Lenten Reflection - Mark 9:42-50 by Eric Bumgardner
42 “If anyone causes one of these little ones—those who believe in me—to stumble, it would be better for them if a large millstone were hung around their neck and they were thrown into the sea. 43 If your hand causes you to stumble, cut it off. It is better for you to enter life maimed than with two hands to go into hell, where the fire never goes out.45 And if your foot causes you to stumble, cut it off. It is better for you to enter life crippled than to have two feet and be thrown into hell. 47 And if your eye causes you to stumble, pluck it out. It is better for you to enter the kingdom of God with one eye than to have two eyes and be thrown into hell, 48 where “‘the worms that eat them do not die, and the fire is not quenched.’ 49 Everyone will be salted with fire. 50 “Salt is good, but if it loses its saltiness, how can you make it salty again? Have salt among yourselves, and be at peace with each other.” Mark 9:42-50
Notorious libertine Oscar Wilde stated the only way to get rid of temptation was to yield to it. “I can resist everything but temptation.”

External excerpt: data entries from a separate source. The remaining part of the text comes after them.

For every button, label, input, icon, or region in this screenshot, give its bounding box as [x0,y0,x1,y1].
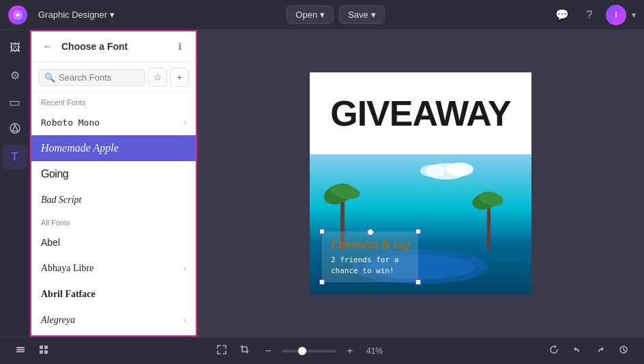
font-name-label: Bad Script [41,195,82,206]
font-name-label: Abhaya Libre [41,263,93,274]
bottom-bar: − + 41% [0,337,644,364]
grid-view-button[interactable] [34,341,53,361]
crop-button[interactable] [235,341,254,361]
zoom-in-icon: + [347,345,353,357]
svg-rect-20 [44,346,48,349]
top-bar-center: Open ▾ Save ▾ [287,5,384,24]
zoom-out-button[interactable]: − [259,341,278,361]
bottom-bar-center: − + 41% [212,341,385,361]
svg-marker-2 [12,125,18,131]
canvas-wrapper: GIVEAWAY [310,72,531,294]
sidebar-text-button[interactable]: T [3,145,27,169]
recent-fonts-label: Recent Fonts [31,93,196,109]
zoom-slider-thumb [298,347,306,355]
redo-button[interactable] [591,341,610,361]
undo-button[interactable] [568,341,587,361]
list-item[interactable]: Bad Script [31,187,196,213]
giveaway-text: GIVEAWAY [330,96,511,131]
star-icon: ☆ [153,72,162,83]
list-item[interactable]: Abhaya Libre › [31,255,196,281]
save-label: Save [348,10,368,20]
font-name-label: Homemade Apple [41,142,119,154]
grid-icon [38,344,49,357]
bottom-bar-right [544,341,633,361]
plus-icon: + [177,72,182,83]
chevron-right-icon: › [184,117,186,127]
text-icon: T [12,151,18,163]
info-button[interactable]: ℹ [171,38,188,55]
crop-icon [239,344,250,357]
svg-rect-16 [16,347,25,348]
comments-icon-button[interactable]: 💬 [551,4,573,26]
list-item[interactable]: Abril Fatface [31,281,196,307]
search-input[interactable] [59,72,139,83]
sidebar-adjustments-button[interactable]: ⚙ [3,63,27,87]
expand-icon[interactable]: ▾ [632,10,636,20]
sidebar-icons: 🖼 ⚙ ▭ T [0,30,30,337]
font-name-label: Going [41,168,68,180]
zoom-slider[interactable] [282,350,336,352]
avatar-letter: I [615,10,617,20]
refresh-button[interactable] [544,341,564,361]
top-bar: Graphic Designer ▾ Open ▾ Save ▾ 💬 ? I ▾ [0,0,644,30]
all-fonts-label: All Fonts [31,213,196,229]
refresh-icon [548,344,559,357]
font-name-label: Abril Fatface [41,289,96,300]
sidebar-elements-button[interactable] [3,117,27,142]
open-chevron-icon: ▾ [320,10,325,20]
svg-rect-21 [40,350,43,354]
svg-point-14 [446,163,473,176]
add-font-button[interactable]: + [170,68,189,87]
app-chevron-icon: ▾ [110,10,115,20]
font-list: Recent Fonts Roboto Mono › Homemade Appl… [31,93,196,335]
adjustments-icon: ⚙ [10,69,20,82]
redo-icon [595,344,606,357]
list-item[interactable]: Alegreya Sans › [31,333,196,335]
sidebar-images-button[interactable]: 🖼 [3,36,27,60]
open-button[interactable]: Open ▾ [287,5,334,24]
favorites-button[interactable]: ☆ [148,68,167,87]
svg-rect-17 [16,349,25,350]
design-canvas: GIVEAWAY [310,72,531,294]
help-icon: ? [587,9,593,21]
list-item[interactable]: Roboto Mono › [31,109,196,135]
comment-tag-text: Comment & tag [331,238,409,252]
font-name-label: Abel [41,237,60,248]
svg-rect-19 [40,346,43,349]
list-item[interactable]: Going [31,161,196,187]
design-top-section: GIVEAWAY [310,72,531,154]
undo-icon [572,344,583,357]
fit-screen-button[interactable] [212,341,231,361]
help-icon-button[interactable]: ? [579,4,600,26]
user-avatar[interactable]: I [606,5,626,25]
font-name-label: Alegreya [41,315,75,326]
canvas-area: GIVEAWAY [197,30,644,337]
zoom-out-icon: − [265,345,271,357]
app-name-label: Graphic Designer [38,10,107,20]
main-area: 🖼 ⚙ ▭ T ← Choose a Font [0,30,644,337]
fit-icon [216,344,227,357]
search-input-wrapper: 🔍 [38,69,145,86]
open-label: Open [295,10,317,20]
search-icon: 🔍 [44,72,55,83]
top-bar-left: Graphic Designer ▾ [8,5,120,25]
app-name-button[interactable]: Graphic Designer ▾ [33,7,120,23]
svg-point-15 [420,165,445,177]
svg-rect-8 [487,202,491,250]
save-chevron-icon: ▾ [371,10,376,20]
back-button[interactable]: ← [40,38,56,55]
panel-title: Choose a Font [61,41,166,52]
sidebar-layout-button[interactable]: ▭ [3,90,27,115]
design-bottom-section: Comment & tag 2 friends for a chance to … [310,154,531,294]
history-button[interactable] [614,341,633,361]
save-button[interactable]: Save ▾ [339,5,385,24]
list-item[interactable]: Abel [31,229,196,255]
list-item[interactable]: Alegreya › [31,307,196,333]
images-icon: 🖼 [10,42,20,54]
layers-button[interactable] [11,341,30,361]
history-icon [618,344,629,357]
zoom-in-button[interactable]: + [340,341,360,361]
list-item[interactable]: Homemade Apple [31,135,196,161]
resize-handle-top[interactable] [367,229,374,236]
font-panel-header: ← Choose a Font ℹ [31,31,196,62]
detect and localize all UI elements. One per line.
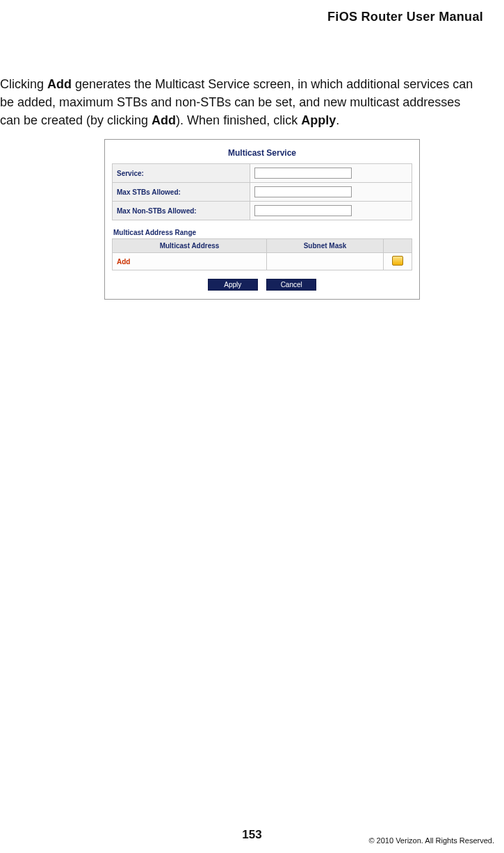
- address-table-add-row: Add: [113, 253, 412, 270]
- body-paragraph: Clicking Add generates the Multicast Ser…: [0, 75, 483, 129]
- body-text-span: .: [336, 113, 339, 127]
- action-icon-cell: [384, 253, 412, 270]
- body-text-bold-add2: Add: [152, 113, 176, 127]
- panel-title: Multicast Service: [112, 148, 412, 158]
- max-nonstb-input[interactable]: [254, 205, 352, 216]
- cancel-button[interactable]: Cancel: [266, 279, 316, 291]
- body-text-span: Clicking: [0, 77, 47, 91]
- row-max-stb: Max STBs Allowed:: [113, 183, 412, 202]
- multicast-fields-table: Service: Max STBs Allowed: Max Non-STBs …: [112, 163, 412, 220]
- section-label-address-range: Multicast Address Range: [113, 229, 412, 236]
- add-link-cell: Add: [113, 253, 267, 270]
- apply-button[interactable]: Apply: [208, 279, 258, 291]
- body-text-bold-apply: Apply: [301, 113, 336, 127]
- max-stb-input[interactable]: [254, 186, 352, 197]
- label-max-stb: Max STBs Allowed:: [113, 183, 250, 202]
- subnet-mask-empty-cell: [267, 253, 384, 270]
- col-header-subnet-mask: Subnet Mask: [267, 239, 384, 253]
- body-text-bold-add1: Add: [47, 77, 72, 91]
- copyright-text: © 2010 Verizon. All Rights Reserved.: [368, 836, 494, 845]
- col-header-action: [384, 239, 412, 253]
- value-service-cell: [250, 164, 412, 183]
- add-address-link[interactable]: Add: [117, 258, 130, 266]
- service-input[interactable]: [254, 168, 352, 179]
- multicast-service-panel: Multicast Service Service: Max STBs Allo…: [104, 139, 420, 300]
- panel-button-row: Apply Cancel: [112, 277, 412, 291]
- row-max-nonstb: Max Non-STBs Allowed:: [113, 202, 412, 220]
- address-range-table: Multicast Address Subnet Mask Add: [112, 238, 412, 270]
- address-table-header-row: Multicast Address Subnet Mask: [113, 239, 412, 253]
- body-text-span: ). When finished, click: [176, 113, 301, 127]
- value-max-stb-cell: [250, 183, 412, 202]
- row-service: Service:: [113, 164, 412, 183]
- col-header-multicast-address: Multicast Address: [113, 239, 267, 253]
- label-service: Service:: [113, 164, 250, 183]
- add-icon[interactable]: [392, 256, 403, 266]
- value-max-nonstb-cell: [250, 202, 412, 220]
- document-header-title: FiOS Router User Manual: [327, 10, 483, 24]
- label-max-nonstb: Max Non-STBs Allowed:: [113, 202, 250, 220]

In my reading of this passage, Jesus (again?) reveals his “fully God, fully man” duality to me; seeming to understand temptation, and its consequent “stumbling,” as only one who is fully man can. His stern gaze is cast on we predators who search for others on which we can exert our control by catering to their insecurities with money, sex, prestige, etc. He gives fair warning to the Wilde in us to part ways with those things or people we most value, but in reality separate us from the reality of God.
Finally, I read (maybe) what I’m most looking for: clear direction; as He’s already demanded more than I can do alone. Jesus asks me to “have salt among us,” and surround myself with preserving individuals — friends — in whose shadow I can walk, in whose path I can follow.
If I’m honest, I don’t want to be led. Their path doesn’t look like it leads anywhere fun. Even the words of Jesus, through voices of people who care about me deeply, don’t have any sway. Only repeated stumbling can convince me of the depth and weight of the words.
Today I’ve been given the opportunity to live “out loud” among the salt, and share my temptations and fears instead of stepping into the ring alone. But alone — in silence — is where I have to meet them.
In a season set aside for self-examination, it doesn’t seem to get any more Lent than this.